- Wakass Haruf made the comments during a Friday playground sermon
- Birmingham maths teacher could be banned from the classroom for life
- Cleared of accusations that he made pupils pray instead of playing football
- Second Trojan Horse school scandal teacher banned for five years
A former teacher at two Birmingham schools linked to the Trojan Horse scandal could face a lifetime ban from the classroom after he told pupils that Christians and Jews were 'ignorant' and Muslims have 'the true religion'.
Wakass Haruf, 30, was found guilty of 'professional misconduct' for making the 'inappropriate' comments during a playground sermon to mark Islamic Friday prayers in June 2013.
A panel said that while Mr Haruf's comments to pupils during the sermon were 'isolated utterances', they breached teaching standards that rule teachers should 'not undermine British values and should promote tolerance of all faiths'.

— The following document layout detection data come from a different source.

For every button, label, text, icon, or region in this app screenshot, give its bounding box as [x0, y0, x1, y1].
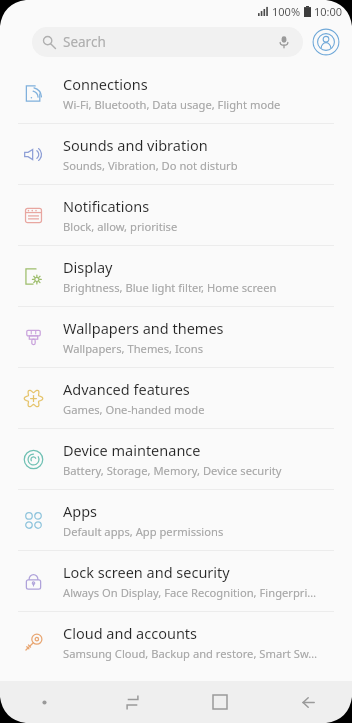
button[interactable]: Lock screen and security [0, 551, 352, 611]
staticText: Device maintenance [63, 440, 201, 460]
staticText: Notifications [63, 196, 150, 216]
button[interactable]: Sounds and vibration [0, 124, 352, 184]
staticText: Display [63, 257, 113, 277]
button[interactable]: Menu [0, 681, 88, 723]
staticText: Sounds and vibration [63, 135, 208, 155]
staticText: Brightness, Blue light filter, Home scre… [63, 280, 277, 295]
staticText: Cloud and accounts [63, 623, 198, 643]
staticText: Games, One-handed mode [63, 402, 205, 417]
button[interactable]: Back [264, 681, 352, 723]
button[interactable]: Notifications [0, 185, 352, 245]
staticText: Always On Display, Face Recognition, Fin… [63, 585, 317, 600]
button[interactable]: Recents [88, 681, 176, 723]
staticText: Block, allow, prioritise [63, 219, 178, 234]
button[interactable]: Display [0, 246, 352, 306]
button[interactable]: Search [32, 27, 303, 57]
button[interactable]: Account [312, 28, 340, 56]
staticText: 100% [272, 4, 301, 19]
button[interactable]: Connections [0, 62, 352, 123]
staticText: Default apps, App permissions [63, 524, 224, 539]
button[interactable]: Home [176, 681, 264, 723]
staticText: Connections [63, 74, 148, 94]
staticText: Search [63, 33, 106, 51]
button[interactable]: Device maintenance [0, 429, 352, 489]
staticText: Lock screen and security [63, 562, 230, 582]
staticText: 10:00 [314, 4, 343, 19]
button[interactable]: Cloud and accounts [0, 612, 352, 672]
button[interactable]: Advanced features [0, 368, 352, 428]
staticText: Battery, Storage, Memory, Device securit… [63, 463, 282, 478]
staticText: Wallpapers and themes [63, 318, 224, 338]
button[interactable]: Wallpapers and themes [0, 307, 352, 367]
staticText: Sounds, Vibration, Do not disturb [63, 158, 238, 173]
button[interactable]: Voice search [276, 34, 292, 50]
staticText: Wi-Fi, Bluetooth, Data usage, Flight mod… [63, 97, 281, 112]
staticText: Wallpapers, Themes, Icons [63, 341, 204, 356]
button[interactable]: Apps [0, 490, 352, 550]
staticText: Apps [63, 501, 98, 521]
staticText: Advanced features [63, 379, 190, 399]
staticText: Samsung Cloud, Backup and restore, Smart… [63, 646, 318, 661]
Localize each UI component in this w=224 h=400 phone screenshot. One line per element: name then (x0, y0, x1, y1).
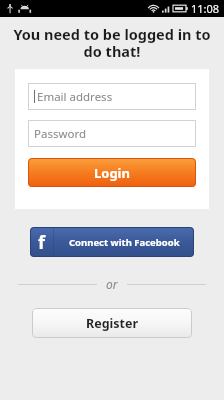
button[interactable]: Login (28, 158, 196, 187)
button[interactable]: f (30, 227, 194, 257)
staticText: Connect with Facebook (69, 236, 180, 249)
staticText: f (38, 230, 45, 255)
button[interactable]: Password (28, 120, 196, 147)
button[interactable]: Register (32, 308, 192, 338)
staticText: Login (94, 164, 130, 182)
staticText: or (106, 276, 118, 292)
button[interactable]: Email address (28, 83, 196, 110)
staticText: You need to be logged in to do that! (12, 24, 212, 61)
staticText: Register (86, 315, 139, 332)
staticText: 11:08 (191, 1, 220, 16)
staticText: Email address (37, 89, 113, 105)
staticText: Password (34, 126, 87, 142)
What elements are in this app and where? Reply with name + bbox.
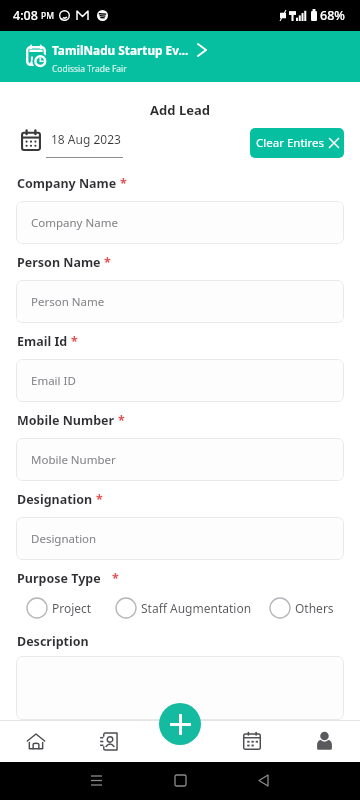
button[interactable]: Contacts [99,732,118,751]
staticText: Email ID [31,373,76,389]
button[interactable]: Email ID [16,359,344,402]
staticText: Mobile Number [17,412,115,429]
staticText: 18 Aug 2023 [51,131,121,147]
staticText: * [71,333,78,350]
staticText: Designation [31,531,97,547]
button[interactable]: Others [269,597,334,619]
button[interactable]: Clear Entires [250,128,344,158]
staticText: * [118,412,125,429]
staticText: Company Name [31,215,118,231]
staticText: Staff Augmentation [141,600,252,616]
staticText: Company Name [17,175,117,192]
staticText: Mobile Number [31,452,116,468]
staticText: Person Name [31,294,105,310]
staticText: Purpose Type [17,570,101,587]
button[interactable]: Company Name [16,201,344,244]
button[interactable]: Home [27,732,45,750]
button[interactable]: 18 Aug 2023 [20,130,126,160]
staticText: Person Name [17,254,101,271]
staticText: Others [295,600,334,616]
staticText: Codissia Trade Fair [52,63,127,75]
button[interactable]: Project [26,597,92,619]
button[interactable]: Profile [315,731,334,750]
staticText: Email Id [17,333,68,350]
staticText: * [112,570,119,587]
staticText: * [96,491,103,508]
staticText: 68% [320,7,345,24]
button[interactable] [16,656,344,720]
button[interactable]: Open event [191,39,213,61]
button[interactable]: Mobile Number [16,438,344,481]
staticText: Description [17,633,89,650]
button[interactable]: Staff Augmentation [115,597,252,619]
button[interactable]: Calendar [243,732,261,750]
button[interactable]: Home [168,768,193,793]
staticText: PM [41,10,54,22]
staticText: Designation [17,491,93,508]
staticText: Add Lead [0,101,360,119]
staticText: Clear Entires [256,135,325,151]
button[interactable]: Person Name [16,280,344,323]
staticText: * [104,254,111,271]
staticText: 4:08 [13,7,38,24]
button[interactable]: Add lead [159,703,201,745]
button[interactable]: Designation [16,517,344,560]
button[interactable]: Back [251,768,276,793]
staticText: * [120,175,127,192]
staticText: TamilNadu Startup Ev... [52,42,189,58]
button[interactable]: Recents [84,768,109,793]
staticText: Project [52,600,92,616]
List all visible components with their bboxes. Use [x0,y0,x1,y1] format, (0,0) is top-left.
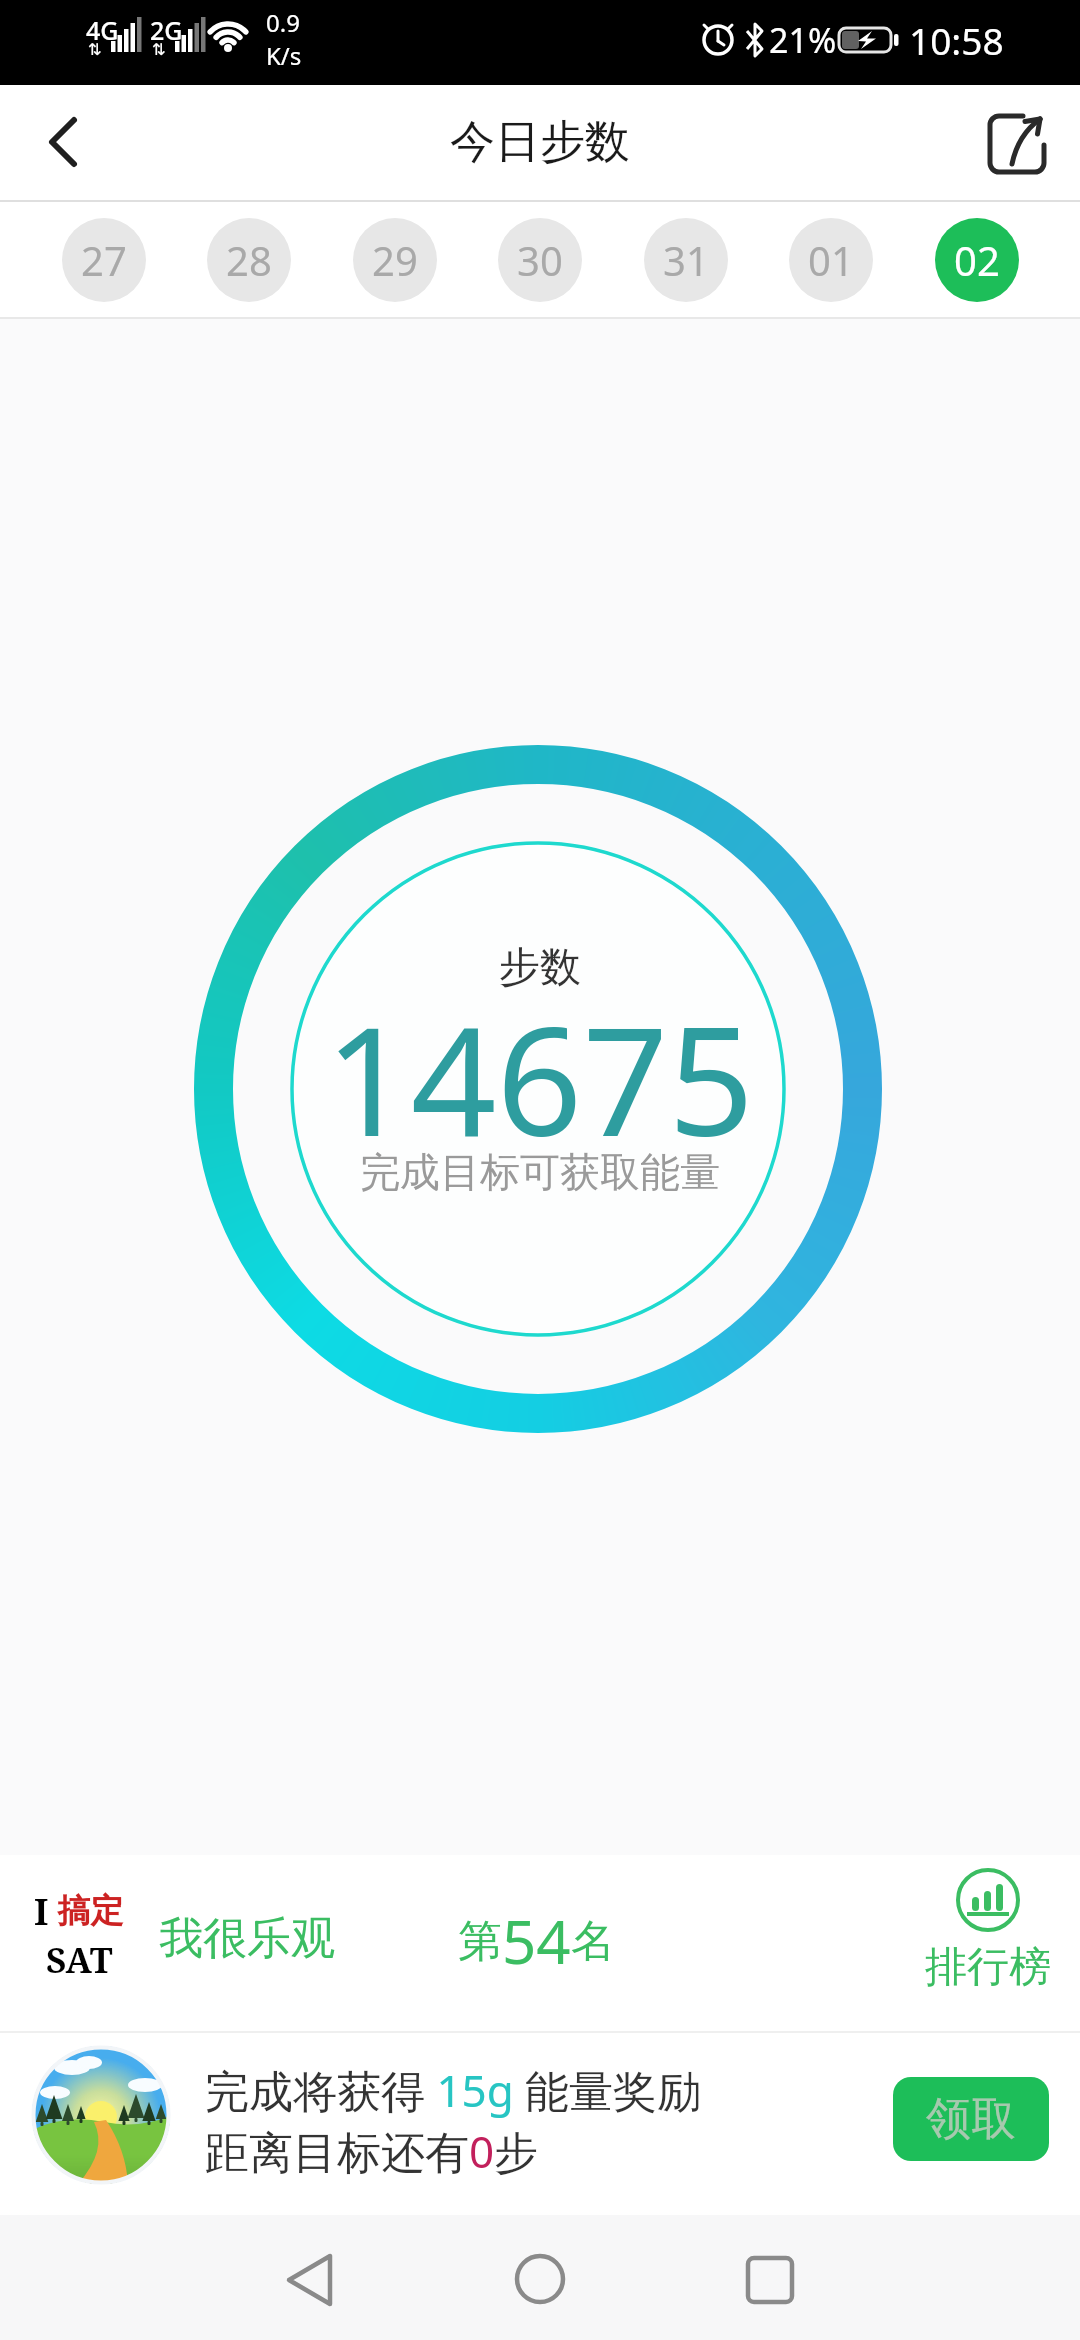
button[interactable] [500,2240,580,2320]
button[interactable]: 第 [458,1900,615,1982]
button[interactable]: 29 [353,218,437,302]
staticText: 01 [808,233,854,287]
staticText: 第 [458,1914,502,1969]
staticText: 今日步数 [450,114,630,171]
staticText: 名 [571,1914,615,1969]
staticText: 距离目标还有0步 [205,2121,539,2181]
staticText: 0.9 [266,6,300,39]
staticText: 完成目标可获取能量 [360,1147,720,1197]
staticText: 28 [226,233,272,287]
staticText: 我很乐观 [159,1911,335,1966]
staticText: 30 [517,233,563,287]
staticText: 21% [769,17,837,63]
staticText: 4G [86,13,119,47]
button[interactable]: 27 [62,218,146,302]
button[interactable]: 30 [498,218,582,302]
staticText: ⇅ [152,40,166,59]
staticText: K/s [266,39,302,72]
staticText: 27 [81,233,127,287]
button[interactable]: 28 [207,218,291,302]
staticText: 步数 [499,942,581,994]
staticText: 领取 [926,2091,1016,2148]
button[interactable] [270,2240,350,2320]
button[interactable]: 排行榜 [924,1867,1052,1994]
staticText: 完成将获得 15g 能量奖励 [205,2060,702,2120]
button[interactable]: 31 [644,218,728,302]
staticText: 02 [954,233,1000,287]
staticText: 31 [663,233,709,287]
staticText: 54 [502,1900,571,1982]
button[interactable] [38,116,90,168]
button[interactable]: 01 [789,218,873,302]
staticText: ⇅ [88,40,102,59]
button[interactable] [730,2240,810,2320]
staticText: 搞定 [49,1887,124,1932]
staticText: 排行榜 [925,1941,1051,1994]
button[interactable]: 领取 [893,2077,1049,2161]
button[interactable] [985,109,1051,175]
staticText: 14675 [325,976,755,1180]
staticText: 10:58 [909,15,1004,65]
staticText: SAT [46,1936,113,1984]
button[interactable]: 02 [935,218,1019,302]
staticText: I [34,1887,49,1936]
staticText: 29 [372,233,418,287]
staticText: 2G [150,13,183,47]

Sermon: Wakass Haruf, 30, was found guilty of 'professional misconduct' by a panel for telling pupils Muslims have the true religion, while Christians and Jews are 'ignorant' during a Friday sermon
In a witness statement, another teacher at the school said he saw Mr Haruf making offensive remarks during prayer sessions.
He claimed that he told pupils: 'We (Muslims) have the true religion, not like those ignorant Christians and ignorant Jews.'
However, describing Mr Haruf as a 'credible and truthful' witness the panel cleared him of allegations that he stopped pupils from playing football to make them pray instead and telling children they were worse than a 'kaffir' - a non-believer - if they chose sport over worship.
He is just one of 13 teachers from four Birmingham schools linked to the so-called Trojan Horse plot accused of professional misconduct by the National College for Teaching & Leadership.
The alleged plot allegedly involves a group of hardline Muslims attempting to Islamise non-faith schools.
Denial: Maths teacher Wakass Haruf said he was shocked to be among 13 teachers from Birmingham schools being disciplined over their teaching
Previously,The National College for Teaching and Leadership (NCTL) heard that Mr Haruf - a Sunni Muslim - clashed with the school's head of maths Homa Memari, who is a Shia Muslim.
NCTL legal representative Kate Bex told the hearing in November: 'In June 2013, Mr Haruf made comments in a Friday prayer session that were sectarian in nature.
'Frank Bruce, a teacher at Golden Hillock School, heard him emphasise several times how important Abu Bakr is, while directing his attention to Ms Memari.
'Historically, Shia Muslims follow one leader after the Prophet, Ali, and not other leaders such as Abu Bakr who is important only to Sunni Muslims and not to Shia Muslims.
'Such a sermon should have focused on figures that are not divisive, for example Allah or Muhammed.
'Mr Bruce spoke to Ms Memari afterwards and she was visibly upset and said she would not attend Friday prayer sermons in future.
'Mr Bruce heard Mr Haruf telling pupils 'you can't even pray if you don't believe in Abu Bakr'.'
The ruling comes as the former headmaster of another Birmingham school linked to the Trojan Horse scandal was banned from teaching for ‘misconduct of a serious nature’.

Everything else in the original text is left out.